Млея от радости, Гортензия зажала его соскользнувшую руку между колен. На какой-то миг Клуттиг готов был отдаться приятному ощущению, но он все же убрал руку и откинулся на стуле, не сводя глаз с Гортензии. От его острого, пронизывающего взгляда она испытывала мимолетный, давно позабытый трепет.

– Вы, конечно, знаете, – без всякого перехода сказал Клуттиг, – что ваш муж сделал с еврейским ублюдком?

Гортензии стало страшно. Она открыла было рот, чтобы ответить, но Клуттиг угрожающе зашипел:

– И записку подбросил тоже он.

Гортензия была настолько ошеломлена, что Клуттиг по одному ее виду убедился в предательстве Цвайлинга. Важность этого открытия поразила его самого. Оцепенение Гортензии перешло в жгучий страх.

– Но я тут ни при чем.

– Конечно, – сказал Клуттиг покровительственно. Он вдруг почувствовал в ней союзницу. – За измену полагается смерть! – резко сказал он.

Гортензия вскочила с воплем:

– Ради бога, господин гауптштурмфюрер, ради бога!

Ее лицо исказилось от ужаса. Клуттиг тоже поднялся. Они стояли друг против друга. Клуттигу казалось, что он ощущает теплоту тела Гортензии. Он схватил ее за руки. Отчаянный страх погасил в ней всю чувственность, а в Клуттиге она вспыхнула сейчас жарким пламенем. Он бесцеремонно разглядывал Гортензию.

– Такая женщина, – прошептал он с вожделением, – такая женщина…

Но Гортензия не слышала его. Ее охватила дрожь.

– Неужели вы его убьете?

Клуттиг отпустил Гортензию и усмехнулся. Испуг женщины доставлял ему наслаждение. Он не отвечал.
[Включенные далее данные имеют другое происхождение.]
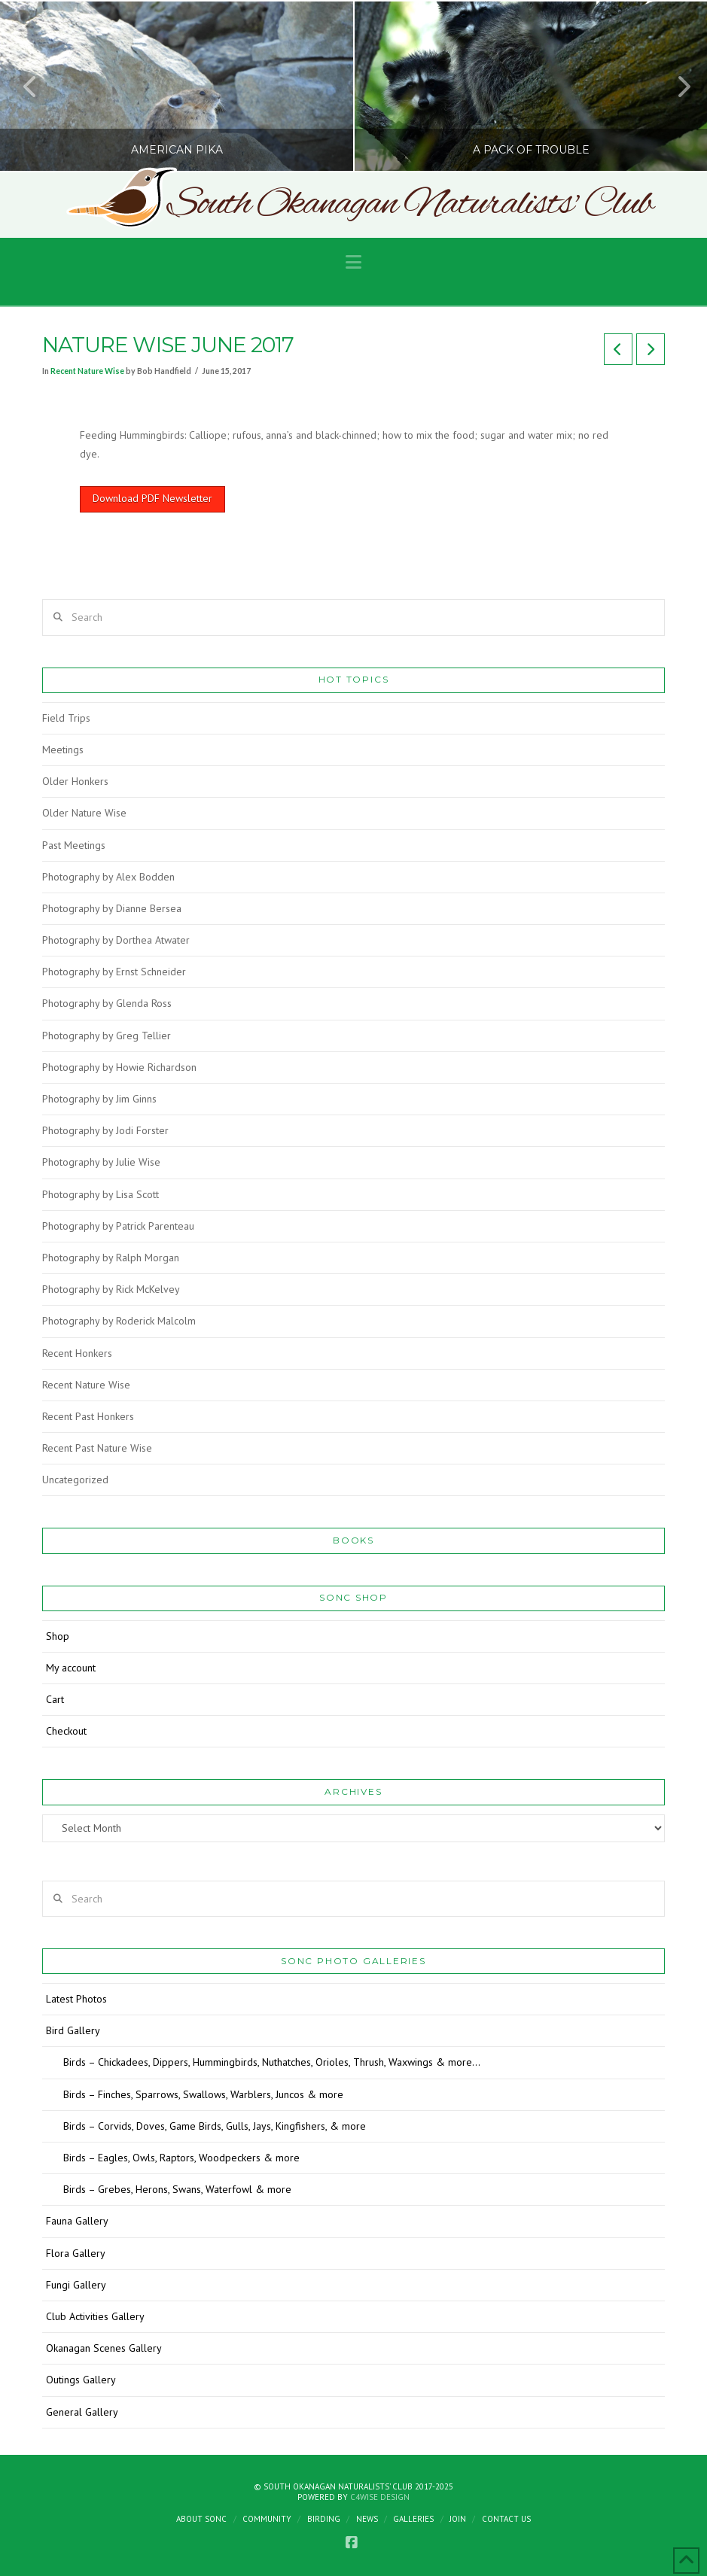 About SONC (201, 2519)
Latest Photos (76, 1999)
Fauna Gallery (77, 2221)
Он вспомнил, что говорил про Цвайлинга Райнебот: «Долговязый осел будет еще рад помочь нам разматывать клубок». Эти слова навели его на мысль, которая продолжала задуманную Райнеботом комбинацию.

– Убить – этого было бы для него мало, – сказал наконец Клуттиг. – Негодяй должен загладить свою вину.

Страх Гортензии сменился надеждой.

– Как именно? – отважилась она спросить.